Records to process section start

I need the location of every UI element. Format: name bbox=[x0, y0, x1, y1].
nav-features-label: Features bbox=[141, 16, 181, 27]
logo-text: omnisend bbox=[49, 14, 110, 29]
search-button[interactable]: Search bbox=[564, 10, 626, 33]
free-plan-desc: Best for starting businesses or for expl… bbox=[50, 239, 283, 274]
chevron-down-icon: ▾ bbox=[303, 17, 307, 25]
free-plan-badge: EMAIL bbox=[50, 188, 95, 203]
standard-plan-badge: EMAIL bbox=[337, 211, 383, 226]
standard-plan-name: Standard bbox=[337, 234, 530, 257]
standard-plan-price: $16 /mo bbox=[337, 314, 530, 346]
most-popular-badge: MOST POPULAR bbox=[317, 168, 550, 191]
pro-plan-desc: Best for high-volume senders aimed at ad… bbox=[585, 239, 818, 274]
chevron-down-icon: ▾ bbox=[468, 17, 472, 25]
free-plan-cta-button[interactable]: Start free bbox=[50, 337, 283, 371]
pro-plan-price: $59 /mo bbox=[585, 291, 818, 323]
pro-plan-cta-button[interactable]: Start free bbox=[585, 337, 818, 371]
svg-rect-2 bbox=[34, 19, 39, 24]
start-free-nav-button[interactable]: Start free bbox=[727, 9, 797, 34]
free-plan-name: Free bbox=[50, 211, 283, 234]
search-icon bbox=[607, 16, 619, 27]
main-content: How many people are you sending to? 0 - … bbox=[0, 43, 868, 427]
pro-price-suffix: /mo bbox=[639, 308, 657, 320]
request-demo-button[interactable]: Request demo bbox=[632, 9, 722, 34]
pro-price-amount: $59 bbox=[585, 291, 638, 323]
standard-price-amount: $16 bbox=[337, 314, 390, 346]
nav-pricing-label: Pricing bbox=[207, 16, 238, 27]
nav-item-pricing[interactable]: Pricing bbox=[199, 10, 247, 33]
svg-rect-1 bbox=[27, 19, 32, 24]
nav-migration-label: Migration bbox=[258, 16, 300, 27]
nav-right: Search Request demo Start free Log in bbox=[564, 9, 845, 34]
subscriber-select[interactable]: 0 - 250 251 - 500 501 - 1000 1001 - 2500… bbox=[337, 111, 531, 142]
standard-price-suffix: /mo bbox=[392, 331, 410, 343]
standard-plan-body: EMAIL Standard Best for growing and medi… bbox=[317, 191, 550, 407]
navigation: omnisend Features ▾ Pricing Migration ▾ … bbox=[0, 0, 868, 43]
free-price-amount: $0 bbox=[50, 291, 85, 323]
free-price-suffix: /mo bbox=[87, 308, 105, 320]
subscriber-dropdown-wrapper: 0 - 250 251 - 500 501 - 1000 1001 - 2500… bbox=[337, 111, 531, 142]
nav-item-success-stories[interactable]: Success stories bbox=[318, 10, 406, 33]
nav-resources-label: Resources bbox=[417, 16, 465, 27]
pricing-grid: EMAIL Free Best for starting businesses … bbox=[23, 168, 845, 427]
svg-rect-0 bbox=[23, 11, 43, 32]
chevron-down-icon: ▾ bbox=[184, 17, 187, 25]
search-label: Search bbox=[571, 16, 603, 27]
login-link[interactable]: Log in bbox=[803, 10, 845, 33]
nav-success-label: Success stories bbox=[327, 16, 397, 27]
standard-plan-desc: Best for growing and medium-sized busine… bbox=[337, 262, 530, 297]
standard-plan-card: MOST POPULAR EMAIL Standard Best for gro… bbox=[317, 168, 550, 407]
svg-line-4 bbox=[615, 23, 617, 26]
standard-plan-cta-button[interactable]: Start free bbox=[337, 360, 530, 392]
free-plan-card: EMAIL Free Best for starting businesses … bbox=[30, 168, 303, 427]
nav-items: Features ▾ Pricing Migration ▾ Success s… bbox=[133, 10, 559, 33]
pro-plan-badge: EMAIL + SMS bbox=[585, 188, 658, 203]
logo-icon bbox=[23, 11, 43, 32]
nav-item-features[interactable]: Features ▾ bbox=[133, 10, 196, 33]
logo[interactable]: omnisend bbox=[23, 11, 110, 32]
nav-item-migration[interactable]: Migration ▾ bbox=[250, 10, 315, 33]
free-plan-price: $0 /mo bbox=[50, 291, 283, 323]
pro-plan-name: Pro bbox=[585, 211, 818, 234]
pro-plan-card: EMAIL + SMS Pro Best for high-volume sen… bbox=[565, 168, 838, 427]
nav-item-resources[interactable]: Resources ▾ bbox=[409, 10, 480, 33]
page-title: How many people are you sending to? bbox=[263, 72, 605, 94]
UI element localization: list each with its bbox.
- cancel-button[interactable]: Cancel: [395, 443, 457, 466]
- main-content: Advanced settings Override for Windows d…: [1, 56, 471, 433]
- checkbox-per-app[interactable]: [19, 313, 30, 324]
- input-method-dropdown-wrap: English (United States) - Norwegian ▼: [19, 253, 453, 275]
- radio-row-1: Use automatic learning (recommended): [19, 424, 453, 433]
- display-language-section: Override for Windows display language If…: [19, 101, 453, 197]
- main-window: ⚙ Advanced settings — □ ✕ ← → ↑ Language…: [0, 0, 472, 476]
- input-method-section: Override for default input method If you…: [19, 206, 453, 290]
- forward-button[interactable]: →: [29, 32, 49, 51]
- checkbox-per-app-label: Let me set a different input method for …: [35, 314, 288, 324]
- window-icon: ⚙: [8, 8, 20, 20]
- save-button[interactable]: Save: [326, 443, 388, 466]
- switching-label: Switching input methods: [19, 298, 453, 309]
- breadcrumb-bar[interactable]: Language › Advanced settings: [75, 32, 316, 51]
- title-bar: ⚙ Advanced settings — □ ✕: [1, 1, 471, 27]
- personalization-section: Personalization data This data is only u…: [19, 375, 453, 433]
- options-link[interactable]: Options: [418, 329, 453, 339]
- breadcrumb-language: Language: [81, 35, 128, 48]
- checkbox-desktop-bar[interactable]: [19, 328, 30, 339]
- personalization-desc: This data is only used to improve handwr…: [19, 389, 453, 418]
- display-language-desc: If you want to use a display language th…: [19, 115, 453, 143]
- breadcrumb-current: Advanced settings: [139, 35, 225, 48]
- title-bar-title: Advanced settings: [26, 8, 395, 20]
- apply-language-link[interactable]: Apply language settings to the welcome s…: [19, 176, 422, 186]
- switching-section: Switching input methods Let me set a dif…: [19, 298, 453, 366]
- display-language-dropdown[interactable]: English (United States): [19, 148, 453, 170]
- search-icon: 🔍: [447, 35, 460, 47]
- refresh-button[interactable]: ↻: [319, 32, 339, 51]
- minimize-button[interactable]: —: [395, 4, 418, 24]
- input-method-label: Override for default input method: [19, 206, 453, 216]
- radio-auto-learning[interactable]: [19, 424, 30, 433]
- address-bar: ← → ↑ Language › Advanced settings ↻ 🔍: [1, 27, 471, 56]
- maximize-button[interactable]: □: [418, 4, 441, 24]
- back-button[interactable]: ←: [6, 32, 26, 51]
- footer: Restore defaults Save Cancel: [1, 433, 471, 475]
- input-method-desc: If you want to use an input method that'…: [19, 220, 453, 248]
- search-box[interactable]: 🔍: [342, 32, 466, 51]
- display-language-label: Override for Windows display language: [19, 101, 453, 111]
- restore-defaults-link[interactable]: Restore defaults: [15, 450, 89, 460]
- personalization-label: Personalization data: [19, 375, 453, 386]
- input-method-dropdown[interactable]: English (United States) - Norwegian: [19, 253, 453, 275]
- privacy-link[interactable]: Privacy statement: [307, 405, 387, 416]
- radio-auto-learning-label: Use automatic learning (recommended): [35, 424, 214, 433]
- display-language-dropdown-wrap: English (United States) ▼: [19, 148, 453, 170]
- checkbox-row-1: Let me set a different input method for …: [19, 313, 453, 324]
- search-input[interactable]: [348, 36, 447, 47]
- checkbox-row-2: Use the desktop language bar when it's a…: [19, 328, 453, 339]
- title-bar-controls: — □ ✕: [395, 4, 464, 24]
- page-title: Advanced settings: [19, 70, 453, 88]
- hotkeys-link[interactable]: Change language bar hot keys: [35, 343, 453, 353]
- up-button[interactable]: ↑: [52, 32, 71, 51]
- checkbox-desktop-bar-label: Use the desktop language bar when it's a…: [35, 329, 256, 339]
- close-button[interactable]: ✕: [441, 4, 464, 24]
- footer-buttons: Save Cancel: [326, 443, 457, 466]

Records to process section end

How to complete this task
Where a line above contains the word "growing", show that line.

Exercise output
standard-plan-body: EMAIL Standard Best for growing and medi… bbox=[317, 191, 550, 407]
standard-plan-desc: Best for growing and medium-sized busine… bbox=[337, 262, 530, 297]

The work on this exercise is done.